TASK STATEMENT
Write out the data word for word, taking care that no picture is carried over.
-*-*-
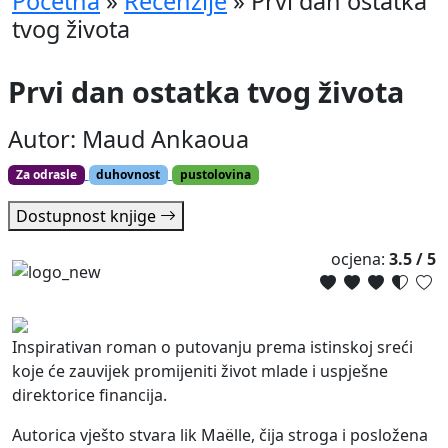
Početna
»
Recenzije
»
Prvi dan ostatka
tvog života
Prvi dan ostatka tvog života
Autor: Maud Ankaoua
Za odrasle
duhovnost
pustolovina
Dostupnost knjige
ocjena:
3.5 / 5
Inspirativan roman o putovanju prema istinskoj sreći
koje će zauvijek promijeniti život mlade i uspješne
direktorice financija.
Autorica vješto stvara lik Maëlle, čija stroga i posložena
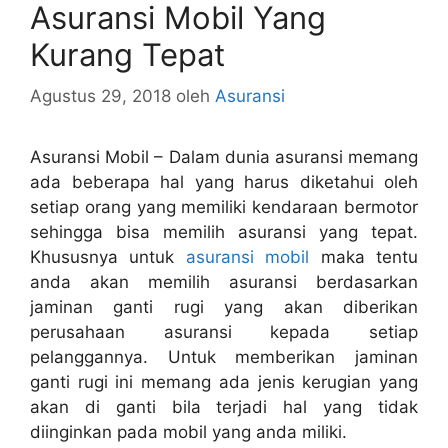
Asuransi Mobil Yang
Kurang Tepat
Agustus 29, 2018
oleh
Asuransi
Asuransi Mobil – Dalam dunia asuransi memang
ada beberapa hal yang harus diketahui oleh
setiap orang yang memiliki kendaraan bermotor
sehingga bisa memilih asuransi yang tepat.
Khususnya untuk
asuransi mobil
maka tentu
anda akan memilih asuransi berdasarkan
jaminan ganti rugi yang akan diberikan
perusahaan asuransi kepada setiap
pelanggannya. Untuk memberikan jaminan
ganti rugi ini memang ada jenis kerugian yang
akan di ganti bila terjadi hal yang tidak
diinginkan pada mobil yang anda miliki.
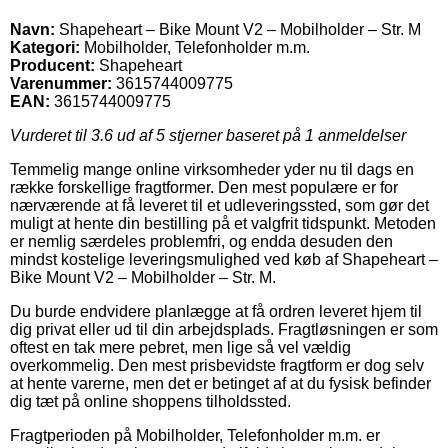
Navn:
Shapeheart – Bike Mount V2 – Mobilholder – Str. M
Kategori:
Mobilholder, Telefonholder m.m.
Producent:
Shapeheart
Varenummer:
3615744009775
EAN:
3615744009775
Vurderet til
3.6
ud af 5 stjerner baseret på
1
anmeldelser
Temmelig mange online virksomheder yder nu til dags en
række forskellige fragtformer. Den mest populære er for
nærværende at få leveret til et udleveringssted, som gør det
muligt at hente din bestilling på et valgfrit tidspunkt. Metoden
er nemlig særdeles problemfri, og endda desuden den
mindst kostelige leveringsmulighed ved køb af Shapeheart –
Bike Mount V2 – Mobilholder – Str. M.
Du burde endvidere planlægge at få ordren leveret hjem til
dig privat eller ud til din arbejdsplads. Fragtløsningen er som
oftest en tak mere pebret, men lige så vel vældig
overkommelig. Den mest prisbevidste fragtform er dog selv
at hente varerne, men det er betinget af at du fysisk befinder
dig tæt på online shoppens tilholdssted.
Fragtperioden på Mobilholder, Telefonholder m.m. er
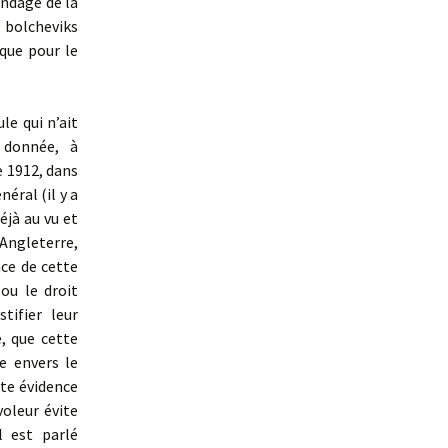
andage de la
 bolcheviks
que pour le
le qui n’ait
 donnée, à
e 1912, dans
éral (il y a
éjà au vu et
Angleterre,
ce de cette
ou le droit
tifier leur
é, que cette
e envers le
nte évidence
oleur évite
l est parlé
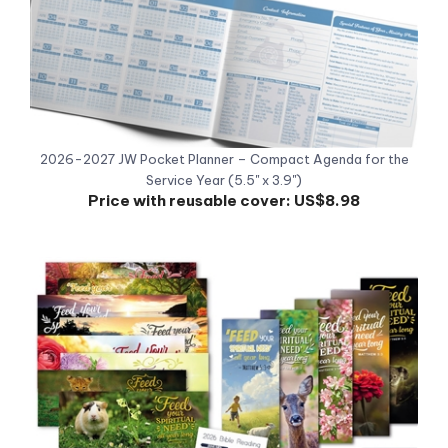
2026-2027 JW Pocket Planner – Compact Agenda for the
Service Year (5.5" x 3.9")
Price with reusable cover:
US$8.98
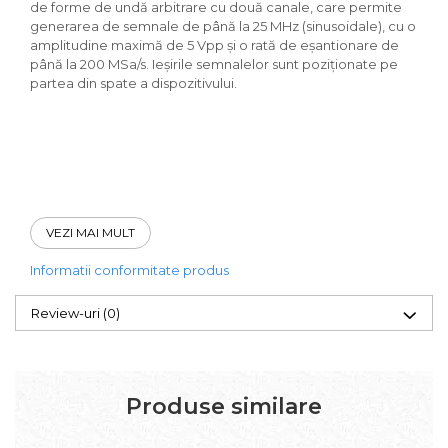
de forme de undă arbitrare cu două canale, care permite
generarea de semnale de până la 25 MHz (sinusoidale), cu o
amplitudine maximă de 5 Vpp și o rată de eșantionare de
până la 200 MSa/s. Ieșirile semnalelor sunt poziționate pe
partea din spate a dispozitivului.
VEZI MAI MULT
Informatii conformitate produs
Review-uri
(0)
Produse similare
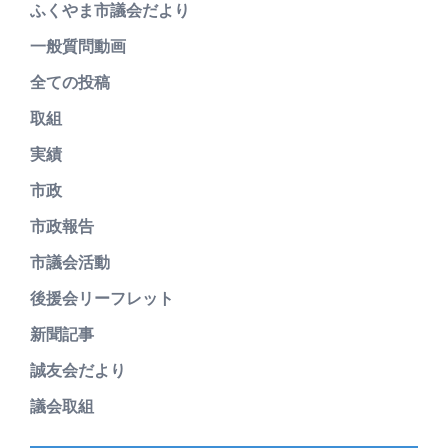
ふくやま市議会だより
一般質問動画
全ての投稿
取組
実績
市政
市政報告
市議会活動
後援会リーフレット
新聞記事
誠友会だより
議会取組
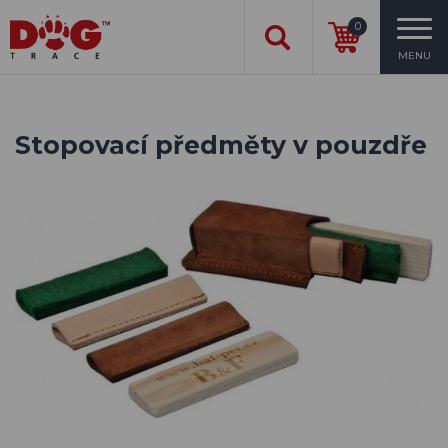
0
MENU
Stopovací předměty v pouzdře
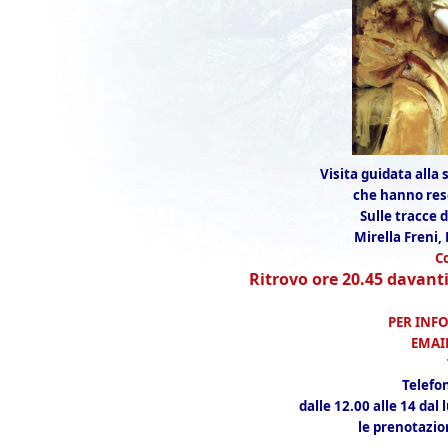
Visita guidata alla
che hanno re
Sulle tracce d
Mirella Freni, 
C
Ritrovo ore 20.45 davan
PER INFO
EMAI
Telefon
dalle 12.00 alle 14 dal
le prenotazio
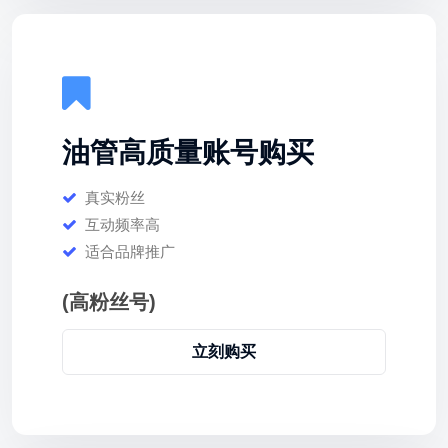
油管高质量账号购买
真实粉丝
互动频率高
适合品牌推广
(高粉丝号)
立刻购买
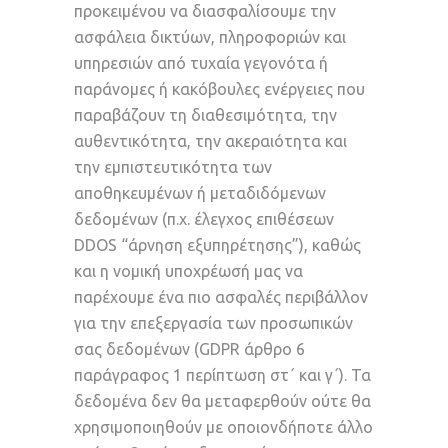
προκειμένου να διασφαλίσουμε την
ασφάλεια δικτύων, πληροφοριών και
υπηρεσιών από τυχαία γεγονότα ή
παράνομες ή κακόβουλες ενέργειες που
παραβάζουν τη διαθεσιμότητα, την
αυθεντικότητα, την ακεραιότητα και
την εμπιστευτικότητα των
αποθηκευμένων ή μεταδιδόμενων
δεδομένων (π.χ. έλεγχος επιθέσεων
DDOS “άρνηση εξυπηρέτησης”), καθώς
και η νομική υποχρέωσή μας να
παρέχουμε ένα πιο ασφαλές περιβάλλον
για την επεξεργασία των προσωπικών
σας δεδομένων (GDPR άρθρο 6
παράγραφος 1 περίπτωση στ΄ και γ΄). Τα
δεδομένα δεν θα μεταφερθούν ούτε θα
χρησιμοποιηθούν με οποιονδήποτε άλλο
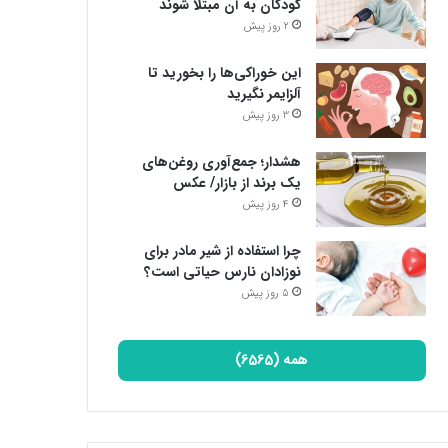
کودکان به آن مبتلا شوند
2 روز پیش
این خوراکی‌ها را بخورید تا
آلزایمر نگیرید
3 روز پیش
هشدار؛ جمع‌آوری روغن‌های
یک برند از بازار/ عکس
4 روز پیش
چرا استفاده از شیر مادر برای
نوزادان نارس حیاتی است؟
5 روز پیش
همه (6565)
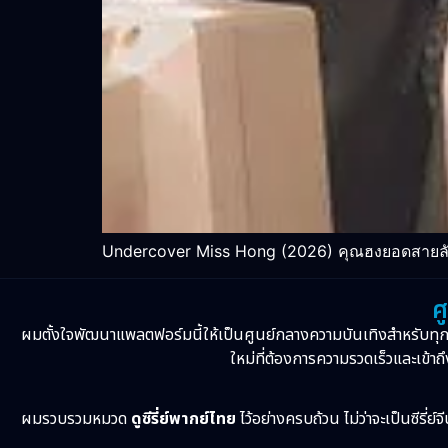
Undercover Miss Hong (2026) คุณฮงยอดสายลับ:
ศ
ผมตั้งใจพัฒนาแพลตฟอร์มนี้ให้เป็นศูนย์กลางความบันเทิงสำหรับทุ
ใหม่ที่ต้องการความรวดเร็วและเข้าถึ
ผมรวบรวมหมวด
ดูซีรี่ย์พากย์ไทย
ไว้อย่างครบถ้วน ไม่ว่าจะเป็นซีรี่ย์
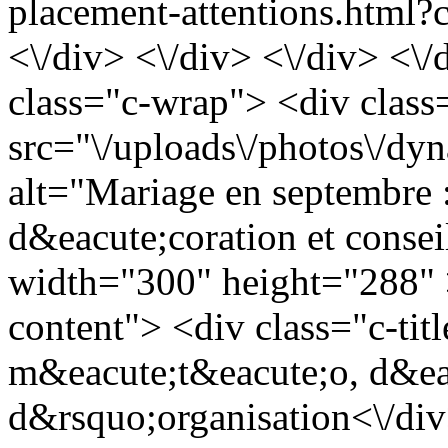
placement-attentions.html?c
<\/div> <\/div> <\/div> <\/
class="c-wrap"> <div clas
src="\/uploads\/photos\/d
alt="Mariage en septembre 
d&eacute;coration et conse
width="300" height="288" >
content"> <div class="c-tit
m&eacute;t&eacute;o, d&eac
d&rsquo;organisation<\/di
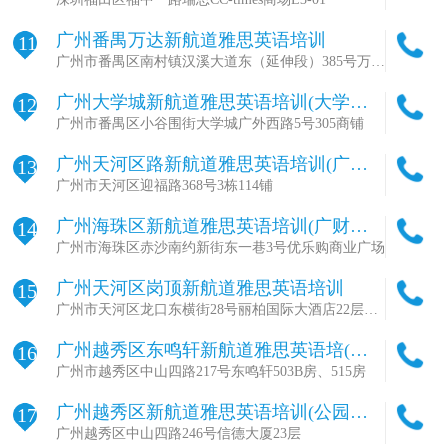
广州番禺万达新航道雅思英语培训
11
广州市番禺区南村镇汉溪大道东（延伸段）385号万达
广场综合楼5楼5004商铺
广州大学城新航道雅思英语培训(大学城
12
贝岗校区)
广州市番禺区小谷围街大学城广外西路5号305商铺
广州天河区路新航道雅思英语培训(广金
13
校区)
广州市天河区迎福路368号3栋114铺
广州海珠区新航道雅思英语培训(广财校
14
区)
广州市海珠区赤沙南约新街东一巷3号优乐购商业广场
广州天河区岗顶新航道雅思英语培训
15
广州市天河区龙口东横街28号丽柏国际大酒店22层及
25层2501室
广州越秀区东鸣轩新航道雅思英语培(东
16
鸣轩校区)
广州市越秀区中山四路217号东鸣轩503B房、515房
广州越秀区新航道雅思英语培训(公园前
17
校区)
广州越秀区中山四路246号信德大厦23层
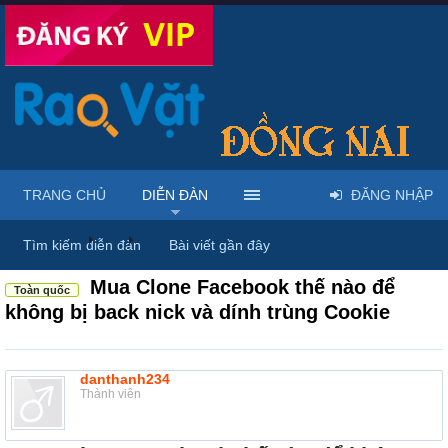
TRANG CHỦ
DIỄN ĐÀN
ĐĂNG NHẬP
Diễn đàn
...
Rao vặt tổng hợp - Uy tín - Miễn phí
Tìm kiếm diễn đàn
Bài viết gần đây
Mua Clone Facebook thế nào để
Toàn quốc
không bị back nick và dính trùng Cookie
danthanh234
Thành viên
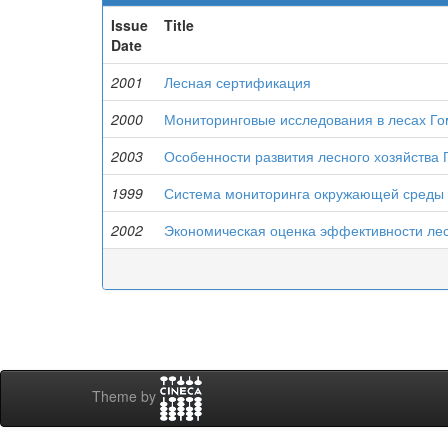
Issue
Title
Date
2001
Лесная сертификация
2000
Мониторинговые исследования в лесах Го
2003
Особенности развития лесного хозяйства 
1999
Система мониторинга окружающей среды 
2002
Экономическая оценка эффективности ле
Theme by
-*-*-
FINAL ANSWER
Početna
»
Recenzije
»
Prvi dan ostatka
tvog života
Prvi dan ostatka tvog života
Autor: Maud Ankaoua
Za odrasle
duhovnost
pustolovina
Dostupnost knjige
ocjena:
3.5 / 5
Inspirativan roman o putovanju prema istinskoj sreći
koje će zauvijek promijeniti život mlade i uspješne
direktorice financija.
Autorica vješto stvara lik Maëlle, čija stroga i posložena
Asuransi Mobil Yang
Kurang Tepat
Agustus 29, 2018
oleh
Asuransi
Asuransi Mobil – Dalam dunia asuransi memang
ada beberapa hal yang harus diketahui oleh
setiap orang yang memiliki kendaraan bermotor
sehingga bisa memilih asuransi yang tepat.
Khususnya untuk
asuransi mobil
maka tentu
anda akan memilih asuransi berdasarkan
jaminan ganti rugi yang akan diberikan
perusahaan asuransi kepada setiap
pelanggannya. Untuk memberikan jaminan
ganti rugi ini memang ada jenis kerugian yang
akan di ganti bila terjadi hal yang tidak
diinginkan pada mobil yang anda miliki.
Navn:
Shapeheart – Bike Mount V2 – Mobilholder – Str. M
Kategori:
Mobilholder, Telefonholder m.m.
Producent:
Shapeheart
Varenummer:
3615744009775
EAN:
3615744009775
Vurderet til
3.6
ud af 5 stjerner baseret på
1
anmeldelser
Temmelig mange online virksomheder yder nu til dags en
række forskellige fragtformer. Den mest populære er for
nærværende at få leveret til et udleveringssted, som gør det
muligt at hente din bestilling på et valgfrit tidspunkt. Metoden
er nemlig særdeles problemfri, og endda desuden den
mindst kostelige leveringsmulighed ved køb af Shapeheart –
Bike Mount V2 – Mobilholder – Str. M.
Du burde endvidere planlægge at få ordren leveret hjem til
dig privat eller ud til din arbejdsplads. Fragtløsningen er som
oftest en tak mere pebret, men lige så vel vældig
overkommelig. Den mest prisbevidste fragtform er dog selv
at hente varerne, men det er betinget af at du fysisk befinder
dig tæt på online shoppens tilholdssted.
Fragtperioden på Mobilholder, Telefonholder m.m. er
andage de la
 bolcheviks
que pour le
le qui n’ait
 donnée, à
e 1912, dans
éral (il y a
éjà au vu et
Angleterre,
ce de cette
ou le droit
tifier leur
é, que cette
e envers le
nte évidence
oleur évite
l est parlé
2026-2027 JW Pocket Planner – Compact Agenda for the
Service Year (5.5" x 3.9")
Price with reusable cover:
US$8.98
de forme de undă arbitrare cu două canale, care permite
generarea de semnale de până la 25 MHz (sinusoidale), cu o
amplitudine maximă de 5 Vpp și o rată de eșantionare de
până la 200 MSa/s. Ieșirile semnalelor sunt poziționate pe
partea din spate a dispozitivului.
VEZI MAI MULT
Informatii conformitate produs
Review-uri
(0)
Produse similare
ふくやま市議会だより
一般質問動画
全ての投稿
取組
実績
市政
市政報告
市議会活動
後援会リーフレット
新聞記事
誠友会だより
議会取組
0
MENU
Stopovací předměty v pouzdře
Visita guidata alla
che hanno re
Sulle tracce d
Mirella Freni, 
C
Ritrovo ore 20.45 davan
PER INFO
EMAI
Telefon
dalle 12.00 alle 14 dal
le prenotazio
油管高质量账号购买
真实粉丝
互动频率高
适合品牌推广
(高粉丝号)
立刻购买
προκειμένου να διασφαλίσουμε την
ασφάλεια δικτύων, πληροφοριών και
υπηρεσιών από τυχαία γεγονότα ή
παράνομες ή κακόβουλες ενέργειες που
παραβάζουν τη διαθεσιμότητα, την
αυθεντικότητα, την ακεραιότητα και
την εμπιστευτικότητα των
αποθηκευμένων ή μεταδιδόμενων
δεδομένων (π.χ. έλεγχος επιθέσεων
DDOS “άρνηση εξυπηρέτησης”), καθώς
και η νομική υποχρέωσή μας να
παρέχουμε ένα πιο ασφαλές περιβάλλον
για την επεξεργασία των προσωπικών
σας δεδομένων (GDPR άρθρο 6
παράγραφος 1 περίπτωση στ΄ και γ΄). Τα
δεδομένα δεν θα μεταφερθούν ούτε θα
χρησιμοποιηθούν με οποιονδήποτε άλλο
کودکان به آن مبتلا شوند
2 روز پیش
این خوراکی‌ها را بخورید تا
آلزایمر نگیرید
3 روز پیش
هشدار؛ جمع‌آوری روغن‌های
یک برند از بازار/ عکس
4 روز پیش
چرا استفاده از شیر مادر برای
نوزادان نارس حیاتی است؟
5 روز پیش
همه (6565)
Undercover Miss Hong (2026) คุณฮงยอดสายลับ:
ศ
ผมตั้งใจพัฒนาแพลตฟอร์มนี้ให้เป็นศูนย์กลางความบันเทิงสำหรับทุ
ใหม่ที่ต้องการความรวดเร็วและเข้าถึ
ผมรวบรวมหมวด
ดูซีรี่ย์พากย์ไทย
ไว้อย่างครบถ้วน ไม่ว่าจะเป็นซีรี่ย์
placement-attentions.html?c
<\/div> <\/div> <\/div> <\/
class="c-wrap"> <div clas
src="\/uploads\/photos\/d
alt="Mariage en septembre 
d&eacute;coration et conse
width="300" height="288" >
content"> <div class="c-tit
m&eacute;t&eacute;o, d&eac
d&rsquo;organisation<\/di
广州番禺万达新航道雅思英语培训
11
广州市番禺区南村镇汉溪大道东（延伸段）385号万达
广场综合楼5楼5004商铺
广州大学城新航道雅思英语培训(大学城
12
贝岗校区)
广州市番禺区小谷围街大学城广外西路5号305商铺
广州天河区路新航道雅思英语培训(广金
13
校区)
广州市天河区迎福路368号3栋114铺
广州海珠区新航道雅思英语培训(广财校
14
区)
广州市海珠区赤沙南约新街东一巷3号优乐购商业广场
广州天河区岗顶新航道雅思英语培训
15
广州市天河区龙口东横街28号丽柏国际大酒店22层及
25层2501室
广州越秀区东鸣轩新航道雅思英语培(东
16
鸣轩校区)
广州市越秀区中山四路217号东鸣轩503B房、515房
广州越秀区新航道雅思英语培训(公园前
17
校区)
广州越秀区中山四路246号信德大厦23层
TRANG CHỦ
DIỄN ĐÀN
ĐĂNG NHẬP
Diễn đàn
...
Rao vặt tổng hợp - Uy tín - Miễn phí
Tìm kiếm diễn đàn
Bài viết gần đây
Mua Clone Facebook thế nào để
Toàn quốc
không bị back nick và dính trùng Cookie
danthanh234
Thành viên
Issue
Title
Date
2001
Лесная сертификация
2000
Мониторинговые исследования в лесах Го
2003
Особенности развития лесного хозяйства 
1999
Система мониторинга окружающей среды 
2002
Экономическая оценка эффективности ле
Theme by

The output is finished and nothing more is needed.